Northside People East
Wednesday 20 June 2012
By AoibhinnTwomey
This is courageous little Northside girl who survived on an artificial heart machine in a London children’s hospital before receiving a lifesaving transplant.
Holly Keogh (3), who was suffering with end-stage heart failure, spent six months attached to a ‘Berlin Heart’ in Great Ormond Street Hospital before a positive donor match became available.
Heartbreakingly, the Finglas tot’s world was limited to eight feet of tubes and wires connecting her to the miracle machine, which is the size of a fridge.
At just 10-months old, Holly was diagnosed with dilated cardiomyopathy, a condition in which the heart becomes weak and unable to pump blood efficiently.
For the first two years after diagnosis, Holly had regular hospital visits, but otherwise was a healthy and happy little girl.
However, last year she fell gravely ill with heart failure and was flown to the Cardiac Intensive Care Unit at Great Ormond street Hospital (GOSH).
Holly’s condition continued to deteriorate so much that her only chance at survival was being hooked up to the Berlin Heart, which she was attached to six days later.
The Berlin heart is a machine the size of a small chest freezer, which supports the work of the heart and acts as a lifesaving bridging device for children awaiting a transplant.
Holly spent a total of six months attached to the Berlin Heart until her parents, Alan and Lisa, finally got a phone call to say there was a positive donor match.
She was immediately rushed to theatre and seven hours later Holly had a new heart.
According to her delighted and proud mum, it took holly at least 12 days to realize she didn’t have to be attached to the machine anymore.
“She stepped outside the room on her own and said: ‘Mam I’m outside on my own, what do I do?” Lisa explained.
“I said: ‘just keep walking’ and she walked so proudly down to the nurses’ station with her head held high
“She said: ‘look at me, I have no Berlin Heart!
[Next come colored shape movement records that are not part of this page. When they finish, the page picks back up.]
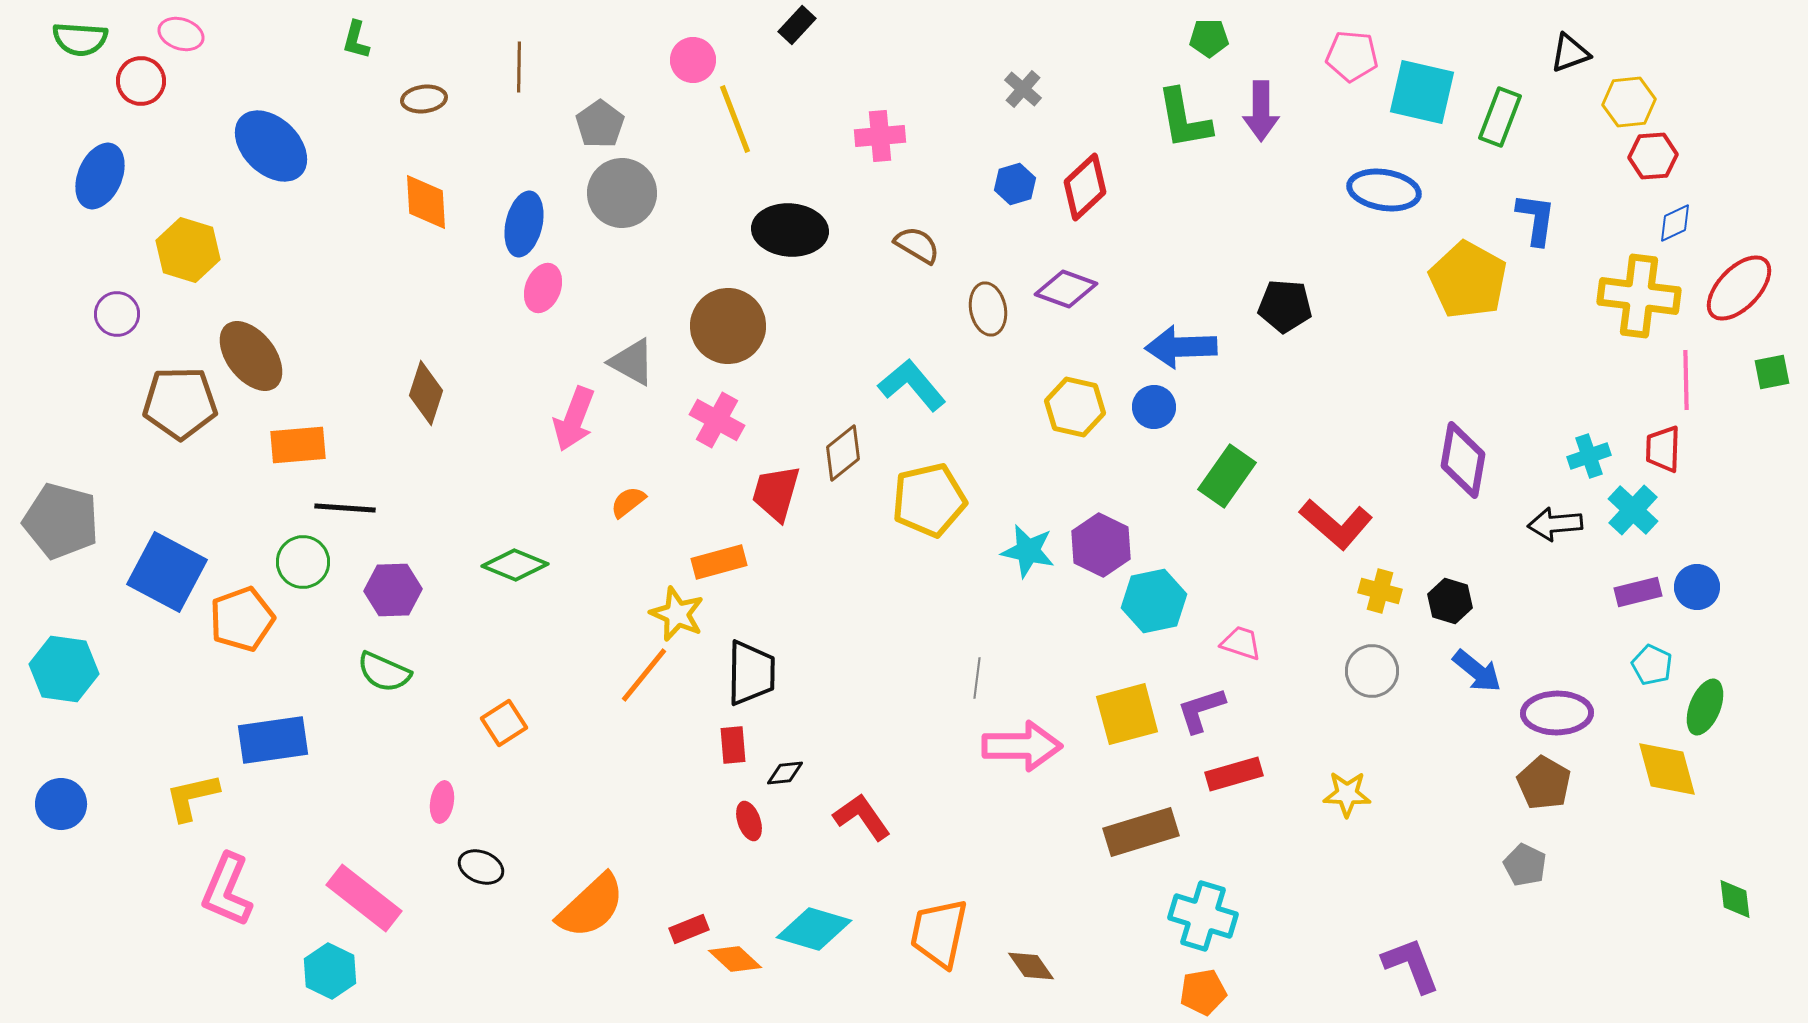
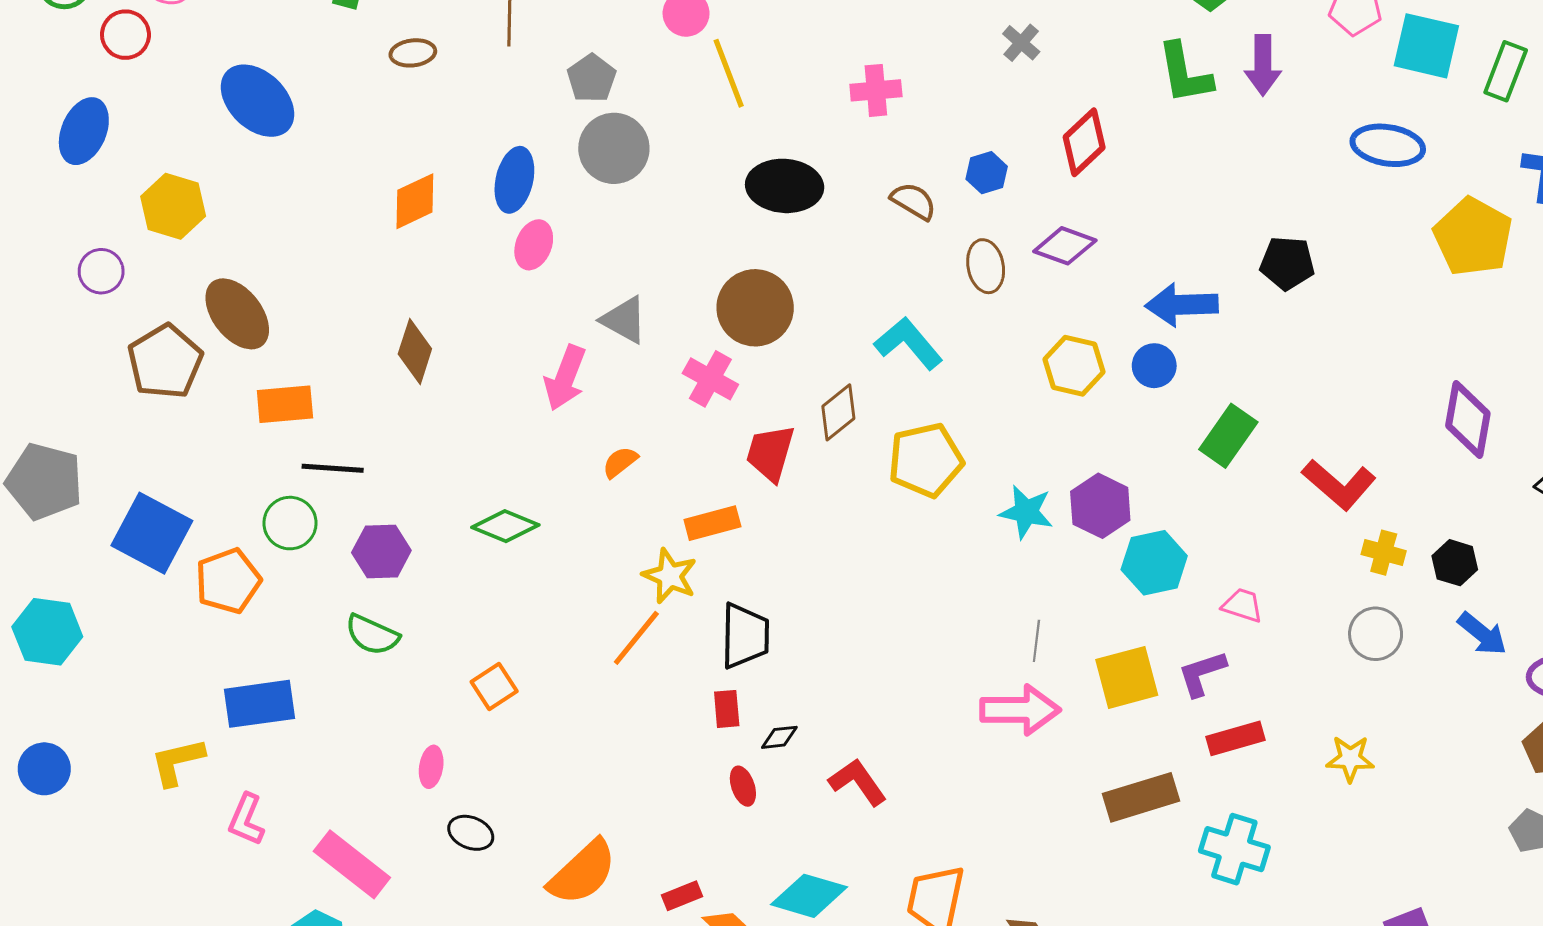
blue hexagon: (1015, 184) -> (987, 173), moved
orange diamond: (426, 202) -> (415, 201), moved, turned 68
brown circle: (728, 326) -> (755, 308), moved
brown pentagon: (180, 403) -> (165, 362), turned -30
gray line: (977, 678) -> (1036, 641), moved
pink L-shape: (227, 890) -> (246, 820), moved, size x0.7
cyan cross: (1203, 916) -> (1234, 849), moved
I can walk on my own!”.
The toddler is now recovering well from her transplant operation, which was carried out a few months ago.
“We will always be extremely grateful to the staff at the hospital who helped us through the hardest time of our lives, but we will also be eternally grateful to the family of the donor who made that decision to donate their child’s organs,” Lisa stated.
“Not only for saving our little girl’s life, but for saving our entire family too.”
Dr Matthew Fenton, consultant paediatric cardiologist at Great Ormond Street Hospital, said it was possible to transplant a donor heart from a person up to three times the recipient’s body weight.
“So for a one-year old baby who weighs about 10kg, you can use a heart from a 30kg person,” he stated.
“What that means is that it won’t be long before even relatively young children can use adult donors.
“If people wonder why donating as an adult makes a difference to a child in need of an organ, the answer is that it makes a considerable difference.
“Having more adult hearts for older children frees up smaller hearts for younger recipients.”
Holly Keogh’s story was highlighted in a BBC2 documentary about Great Ormond Street last month.